HAVERGAL BRIAN (1876-1972): Symphonies No. 8 in B Flat Minor, No. 21 in E Flat and No. 26 (World Premiere Recording).
Catalogue Number: 11T008
Label: Naxos
Reference: 8.573752
Format: CD
Price: $11.98
Description: The 26th was the last of Brian's symphonies awaiting its recorded premiere, and now here it is. Positioned between the more substantial and profound 25th and 27th, the work has something of the character of a scherzo separating more serious statements. Such things are relative, though; the work, especially the first movement, has all the expected characteristics of late Brian; brusque, craggy march-like episodes in martial scoring; fiercely compressed form, and abrupt changes of mood.
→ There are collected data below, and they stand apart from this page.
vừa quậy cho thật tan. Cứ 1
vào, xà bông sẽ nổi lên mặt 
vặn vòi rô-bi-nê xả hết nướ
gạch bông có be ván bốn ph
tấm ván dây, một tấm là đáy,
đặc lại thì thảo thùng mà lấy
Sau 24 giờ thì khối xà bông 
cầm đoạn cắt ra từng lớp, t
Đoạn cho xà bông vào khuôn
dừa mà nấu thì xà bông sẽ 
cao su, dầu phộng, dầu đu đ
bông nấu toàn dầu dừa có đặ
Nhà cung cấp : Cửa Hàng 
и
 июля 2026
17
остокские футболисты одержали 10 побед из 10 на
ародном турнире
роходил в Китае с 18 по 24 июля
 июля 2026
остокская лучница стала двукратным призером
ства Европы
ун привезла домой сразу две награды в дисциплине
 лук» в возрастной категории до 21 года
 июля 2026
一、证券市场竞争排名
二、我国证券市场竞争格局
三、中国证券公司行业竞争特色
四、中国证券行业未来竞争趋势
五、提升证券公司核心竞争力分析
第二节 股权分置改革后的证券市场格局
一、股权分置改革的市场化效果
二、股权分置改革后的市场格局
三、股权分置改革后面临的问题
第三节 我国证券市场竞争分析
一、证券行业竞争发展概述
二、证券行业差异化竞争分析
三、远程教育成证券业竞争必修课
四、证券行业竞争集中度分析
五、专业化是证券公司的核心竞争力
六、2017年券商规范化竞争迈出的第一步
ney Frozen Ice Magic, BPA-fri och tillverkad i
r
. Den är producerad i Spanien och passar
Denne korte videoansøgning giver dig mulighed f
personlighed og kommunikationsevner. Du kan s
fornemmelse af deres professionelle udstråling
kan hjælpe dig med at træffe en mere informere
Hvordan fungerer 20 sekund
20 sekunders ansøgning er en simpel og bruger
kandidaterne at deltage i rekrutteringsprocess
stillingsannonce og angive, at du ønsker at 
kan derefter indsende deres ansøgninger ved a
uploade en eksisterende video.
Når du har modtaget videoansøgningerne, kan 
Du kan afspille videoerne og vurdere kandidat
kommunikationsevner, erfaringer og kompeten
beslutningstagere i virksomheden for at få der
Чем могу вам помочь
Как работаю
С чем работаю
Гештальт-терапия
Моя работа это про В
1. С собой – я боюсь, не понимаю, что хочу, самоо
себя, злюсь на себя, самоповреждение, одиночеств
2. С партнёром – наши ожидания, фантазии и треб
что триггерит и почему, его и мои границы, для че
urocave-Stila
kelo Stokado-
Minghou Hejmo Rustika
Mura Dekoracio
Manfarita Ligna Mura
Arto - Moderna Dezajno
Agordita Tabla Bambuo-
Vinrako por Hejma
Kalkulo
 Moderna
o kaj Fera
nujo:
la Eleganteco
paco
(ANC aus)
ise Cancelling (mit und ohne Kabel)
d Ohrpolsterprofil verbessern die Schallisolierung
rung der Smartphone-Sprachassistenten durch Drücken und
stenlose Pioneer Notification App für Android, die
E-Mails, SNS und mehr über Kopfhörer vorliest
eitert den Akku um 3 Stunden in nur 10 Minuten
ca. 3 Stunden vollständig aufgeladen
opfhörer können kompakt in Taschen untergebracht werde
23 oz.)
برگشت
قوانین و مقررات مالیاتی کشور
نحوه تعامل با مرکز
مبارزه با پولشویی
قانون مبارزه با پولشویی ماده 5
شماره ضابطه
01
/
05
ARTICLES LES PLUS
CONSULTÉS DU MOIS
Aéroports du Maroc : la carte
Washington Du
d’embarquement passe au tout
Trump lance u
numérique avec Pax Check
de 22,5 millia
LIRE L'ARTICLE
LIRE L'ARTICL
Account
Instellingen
The first movement is in a kind of sonata form, simultaneously expanded and foreshortened. The second movement comprises a short scherzo-like section, arguably too slight to stand as a discrete movement as the composer's sketches suggest, and the finale proper. This is a busy rondo structure with elements of the burlesque and a generally playful mood, though with outbursts of heavily scored, martial aggression. The end of the symphony is abrupt, with a feeling of impatient dismissal, as though the composer were anxious to get on to the weightier 27th. The late, much lamented Malcolm MacDonald, in his seminal study of Brian's symphonies, is rather unkind to the 21st, comparing it unfavorably to the tauter, highly compressed works around it. The work is admittedly somewhat unusual, especially given its position in Brian's output; in four movements and traditional form including a lively but standard scherzo, it has elements of a definable 'Englishness' about it, with a distinctly pastoral slow movement. Aficionados of the British symphony, though, skeptical of the teeming expository frenzy of Brian's later style, may find that the more leisurely presentation and more orthodox development of ideas in this unmistakably Brianic work provide a more accessible transition from the grandly Romantic early symphonies to his later style than any of the other late works. Little needs to be said about the 8th, long familiar from the Groves recording for EMI. This is among Brian's finest and most innovative works, full of structural novelty and astonishing scoring, and as with any great symphony alternative interpretations are never redundant, fully to explore the work's riches. New Russia State Symphony Orchestra; Alexander Walker.